Uma densa teia de mitos e lendas se criou em torno do “Che”. A aldeia onde foi morto, “La Higuera”, tornou-se um lugar de peregrinação revolucionária. Camponeses que em vida não se entusiasmavam com a vizinhança daquela guerrilha, passaram a referir-se a ele como “San Ernesto de la Higuera”. Quando uma série de acasos começou a ceifar as vidas dos militares envolvidos na sua execução, criou-se ainda o mito da maldição do “Che”.

Um deles, de qualquer modo, não morreu por acaso nem de morte natural: o chefe dos serviços secretos bolivianos, Roberto Quintanilla Pereira, que tinha ido esconder-se em Hamburgo como cônsul boliviano. Em 1 de abril de 1971, uma guerrilheira do Exército de Libertação Nacional, Monika Ertl, entrou no consulado e abateu-o com três disparos certeiros.

Mario Teran foi, com Gary Prado, um dos envolvidos na caçada de La Higuera que sobreviveram até à velhice.

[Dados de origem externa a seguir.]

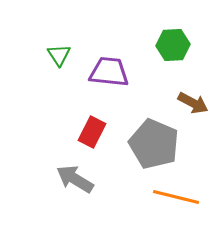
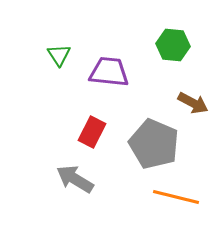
green hexagon: rotated 8 degrees clockwise
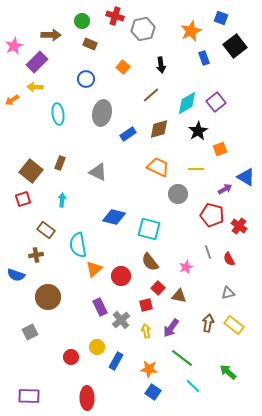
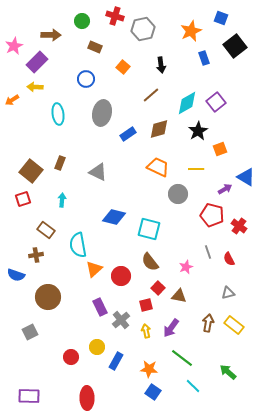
brown rectangle at (90, 44): moved 5 px right, 3 px down
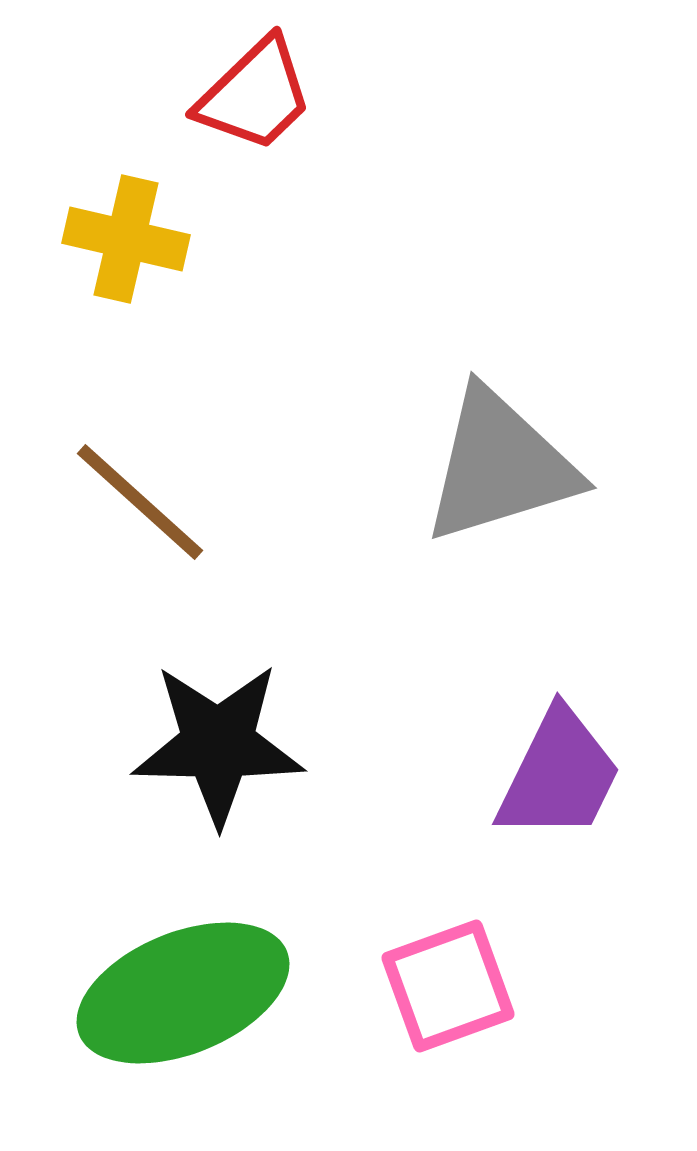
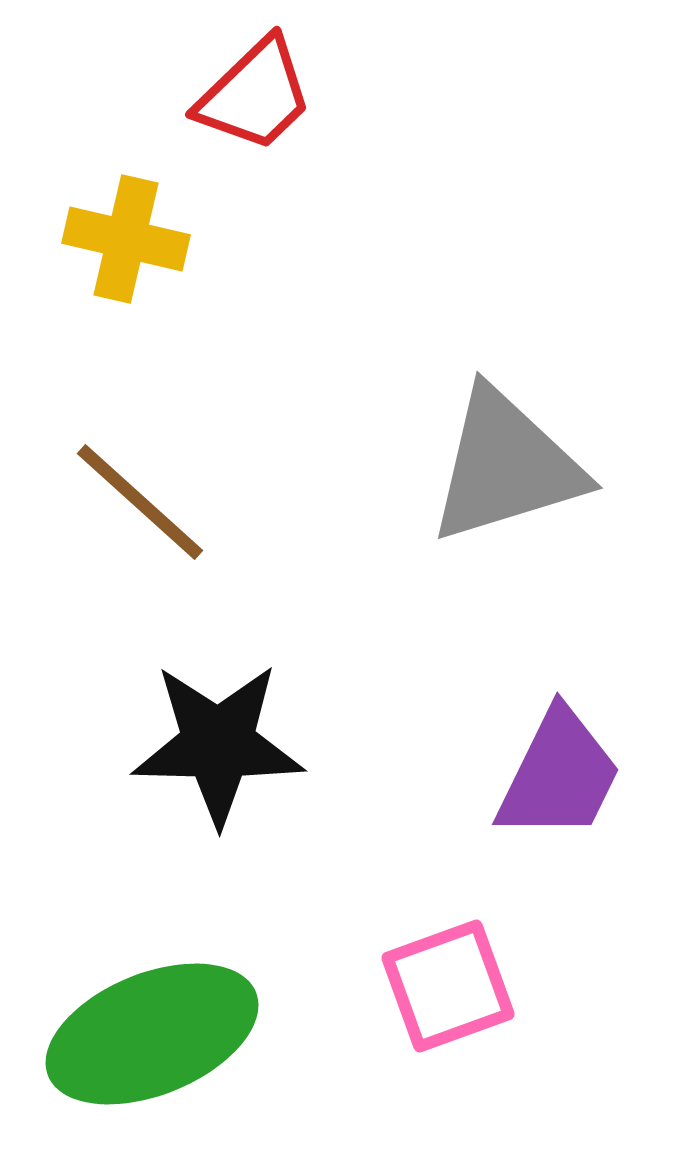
gray triangle: moved 6 px right
green ellipse: moved 31 px left, 41 px down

Era conhecido por viver em permanente obsessão paranóica e fortemente alcoolizado. Depois de ter citado as palavras do “Che” no seu derradeiro encontro, fez em 2014 um volte-face e alegou que não tinha sido ele a matar o líder guerrilheiro, e sim outro sargento com o mesmo nome.

Morreu ontem, de uma doença respiratória crónica.